At 25 net/ea. arriving in two sturdy cardboard boxes, walking these amps about felt more laborious than size suggested. "Serious iron inside" would have been that old Intel sticker; if computers did big linear supplies. But they never do.

A non-accidental thus properly recessed reluctant slider in the back came with clear associated red LED to indicate stereo or mono selection. Plainly marked binding posts showed which output terminals to use for high-power mode but not which input. The frontal 'DF' button turned the power light blue for high, green for low, selectable on the fly for instant sonic judgment and unmissable identification.

As with all current Gold Note models, the enclosure was a vault of solidity and rather robber proof again in lacking all screws on the front, top and sides. Just how to crack this vault without special tools or risk of marring the flawless metal skins remains a mystery. Whilst ultimately cooling slits are just slits, nobody will refute that the famous Italian flair for style has pulled off something unusually dialed here. With cleverly asymmetrical swoops and unequal spacing, what otherwise would be yet another rectangular box has been transformed into an understatement of quiet elegance. Three colour options including champagne to play on the company name plus three options for the swappable vertical speed stripes plus that deceptively faint logo treatment on the cover showing an ancient Roman blow a circular trumpet wrapped up the roaming eye candy aspects. Then it was time to clock time so these wouldn't battle our resident LinnenberG Liszt with insufficient break-in.

So the PA-1175 MkII did some limbering-up rounds with a pair of Audio Physic Midex also in for review. In mono mode and fronted by our usual Wyred4Sound STP-SE MkII preamplifier, sonics were ultra precise and controlled but cool and shy on freedom of breath. My wife called them highly disciplined. That really nailed it. Since the speakers were on short-term loan, for them I reverted back to our LinnenberG Liszt regulars to not get confused about who was doing what.

To experiment with variable damping on speakers I knew to favour very low damping—our best resident amps on these are FirstWatt's SIT-1 with a damping factor of 2, i.e. Z-out of 4Ω—I moved in our Polish Cube Audio Nenuphar. Coming well alive on 10 watts, they clearly were in no need of Gold Note's 175wpc in stereo. I just wanted to hear how they'd react to a 25 vs. 250 damping factor.  I'd never before played with selectable damping on one and the same amp. On these intrinsically leaner speakers, the overall tonal climate grew cooler still. I've represented its bluish feel with the hue of the next photo which lacks the gold/yellow aspects of the upper one where the spot lights and chandelier were on and the big curtains closed.

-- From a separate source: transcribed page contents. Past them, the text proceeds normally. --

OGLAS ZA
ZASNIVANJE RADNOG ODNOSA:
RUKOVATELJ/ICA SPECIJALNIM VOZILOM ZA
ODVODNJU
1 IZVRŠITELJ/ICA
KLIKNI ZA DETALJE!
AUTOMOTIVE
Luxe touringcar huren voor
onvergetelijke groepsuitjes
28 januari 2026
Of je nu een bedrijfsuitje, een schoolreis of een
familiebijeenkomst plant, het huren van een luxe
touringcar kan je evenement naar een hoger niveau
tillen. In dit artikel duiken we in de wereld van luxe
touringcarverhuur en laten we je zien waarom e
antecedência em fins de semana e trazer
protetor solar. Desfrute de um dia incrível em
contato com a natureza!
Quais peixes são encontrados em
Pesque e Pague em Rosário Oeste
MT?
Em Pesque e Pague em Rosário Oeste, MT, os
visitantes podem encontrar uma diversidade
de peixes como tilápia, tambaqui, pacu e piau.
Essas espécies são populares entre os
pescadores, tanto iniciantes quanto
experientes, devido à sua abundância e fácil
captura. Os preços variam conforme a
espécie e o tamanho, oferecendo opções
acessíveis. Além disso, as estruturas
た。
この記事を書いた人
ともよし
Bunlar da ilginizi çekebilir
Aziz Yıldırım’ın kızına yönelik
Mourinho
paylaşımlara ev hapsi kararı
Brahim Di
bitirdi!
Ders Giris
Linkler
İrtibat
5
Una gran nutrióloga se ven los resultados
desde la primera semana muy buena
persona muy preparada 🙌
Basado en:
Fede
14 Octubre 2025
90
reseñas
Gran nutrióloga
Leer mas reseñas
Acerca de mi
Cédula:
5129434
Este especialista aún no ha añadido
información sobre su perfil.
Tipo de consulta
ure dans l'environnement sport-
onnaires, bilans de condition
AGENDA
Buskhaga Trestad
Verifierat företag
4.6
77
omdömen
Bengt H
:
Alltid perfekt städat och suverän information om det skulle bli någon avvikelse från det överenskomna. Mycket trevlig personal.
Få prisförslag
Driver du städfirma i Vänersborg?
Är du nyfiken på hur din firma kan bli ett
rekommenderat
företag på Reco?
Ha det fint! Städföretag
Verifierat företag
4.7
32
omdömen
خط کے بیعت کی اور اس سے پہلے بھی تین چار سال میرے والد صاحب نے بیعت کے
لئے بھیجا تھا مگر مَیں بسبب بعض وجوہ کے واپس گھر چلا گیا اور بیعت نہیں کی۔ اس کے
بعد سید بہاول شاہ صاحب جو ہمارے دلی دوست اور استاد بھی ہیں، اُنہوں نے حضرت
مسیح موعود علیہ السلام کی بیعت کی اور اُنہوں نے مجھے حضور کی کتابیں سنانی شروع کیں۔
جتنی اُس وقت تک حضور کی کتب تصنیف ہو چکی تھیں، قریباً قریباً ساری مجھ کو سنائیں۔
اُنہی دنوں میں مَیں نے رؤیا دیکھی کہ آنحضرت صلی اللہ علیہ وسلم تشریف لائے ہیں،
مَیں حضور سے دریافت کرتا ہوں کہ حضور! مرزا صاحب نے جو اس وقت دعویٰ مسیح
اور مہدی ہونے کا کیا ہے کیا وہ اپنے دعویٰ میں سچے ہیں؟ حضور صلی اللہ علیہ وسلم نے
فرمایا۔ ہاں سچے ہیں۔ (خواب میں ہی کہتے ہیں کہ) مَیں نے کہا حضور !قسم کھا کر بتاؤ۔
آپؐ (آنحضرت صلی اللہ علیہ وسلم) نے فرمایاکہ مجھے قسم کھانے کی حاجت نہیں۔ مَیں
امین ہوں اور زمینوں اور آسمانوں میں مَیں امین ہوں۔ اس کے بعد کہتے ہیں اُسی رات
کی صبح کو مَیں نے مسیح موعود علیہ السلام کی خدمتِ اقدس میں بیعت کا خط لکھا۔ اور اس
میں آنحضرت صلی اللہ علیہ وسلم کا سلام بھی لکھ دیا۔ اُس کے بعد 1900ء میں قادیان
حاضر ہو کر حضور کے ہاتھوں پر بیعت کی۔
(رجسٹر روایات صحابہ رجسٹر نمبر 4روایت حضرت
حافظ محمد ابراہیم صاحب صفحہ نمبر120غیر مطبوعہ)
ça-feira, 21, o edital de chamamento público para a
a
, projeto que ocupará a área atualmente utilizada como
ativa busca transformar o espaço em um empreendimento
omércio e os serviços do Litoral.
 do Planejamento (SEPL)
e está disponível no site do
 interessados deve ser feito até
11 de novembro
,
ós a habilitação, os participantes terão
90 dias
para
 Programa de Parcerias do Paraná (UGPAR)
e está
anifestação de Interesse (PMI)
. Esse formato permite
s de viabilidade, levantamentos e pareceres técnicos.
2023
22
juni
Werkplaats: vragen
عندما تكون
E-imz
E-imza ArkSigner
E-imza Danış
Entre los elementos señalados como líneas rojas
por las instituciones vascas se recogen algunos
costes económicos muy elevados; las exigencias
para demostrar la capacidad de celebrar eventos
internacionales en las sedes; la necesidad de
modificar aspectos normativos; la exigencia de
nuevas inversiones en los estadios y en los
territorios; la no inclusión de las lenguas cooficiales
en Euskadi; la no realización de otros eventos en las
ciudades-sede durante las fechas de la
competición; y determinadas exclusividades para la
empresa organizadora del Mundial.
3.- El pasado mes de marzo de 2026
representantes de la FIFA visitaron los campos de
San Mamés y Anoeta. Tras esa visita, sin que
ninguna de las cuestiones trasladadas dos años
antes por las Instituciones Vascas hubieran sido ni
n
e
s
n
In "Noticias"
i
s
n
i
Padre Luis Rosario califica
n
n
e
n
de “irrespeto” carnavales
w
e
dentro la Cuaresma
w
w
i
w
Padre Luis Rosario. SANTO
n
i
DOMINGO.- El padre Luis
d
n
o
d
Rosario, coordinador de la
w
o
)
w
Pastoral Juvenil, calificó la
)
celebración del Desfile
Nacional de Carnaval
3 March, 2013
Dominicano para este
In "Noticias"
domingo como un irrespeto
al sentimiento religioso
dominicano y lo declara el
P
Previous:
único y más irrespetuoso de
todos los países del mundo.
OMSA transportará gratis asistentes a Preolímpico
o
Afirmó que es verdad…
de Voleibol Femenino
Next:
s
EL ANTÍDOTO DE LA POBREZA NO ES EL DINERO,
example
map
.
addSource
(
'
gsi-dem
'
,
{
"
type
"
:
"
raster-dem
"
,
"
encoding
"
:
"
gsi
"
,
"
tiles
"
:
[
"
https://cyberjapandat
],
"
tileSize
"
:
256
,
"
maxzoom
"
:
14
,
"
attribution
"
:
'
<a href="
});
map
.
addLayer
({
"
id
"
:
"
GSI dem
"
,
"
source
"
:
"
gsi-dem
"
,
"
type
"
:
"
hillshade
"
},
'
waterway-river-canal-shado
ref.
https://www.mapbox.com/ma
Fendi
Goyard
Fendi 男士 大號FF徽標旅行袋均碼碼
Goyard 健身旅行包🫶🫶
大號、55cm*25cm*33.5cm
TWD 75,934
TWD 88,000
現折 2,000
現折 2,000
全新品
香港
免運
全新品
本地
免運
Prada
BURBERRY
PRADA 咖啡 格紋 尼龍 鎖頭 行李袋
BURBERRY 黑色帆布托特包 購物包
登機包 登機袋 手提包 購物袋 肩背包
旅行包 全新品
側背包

Bipolars + widebanders didn't seem to be ideally matched despite Nagra's classic though mild tube injections in the preamp. But that wasn't my focus. What would change when damping factor increased by a factor of 10 with one push of a button? Some bass disappeared. If that reads counterintuitive, blame a very powerful motor and a very light diaphragm which are inherently very well damped already to not need iron-fisted assist from the amp. It's why single-ended valve amps with basically zero damping (a nearly 1:1 ratio of output and input impedance) work so well on most widebanders yet suffer obvious limitations when they get strapped to modern multi-way speakers. With that loss of bass gravity and the associated minor bleaching of the colour palette, the presentation became more forward and energetically pinched. Lower damping sounded better even though the overall gestalt still emphasized taut crystallization over willowy suppleness. Knowing our Audio Physic Codex to be very similar to the departed Midex, experience suggested that the ideal speaker mates weren't Germans but sunny Southerners from Granada: Kroma Audio's overachieving Mimí topped by Franck Tchang super tweeters.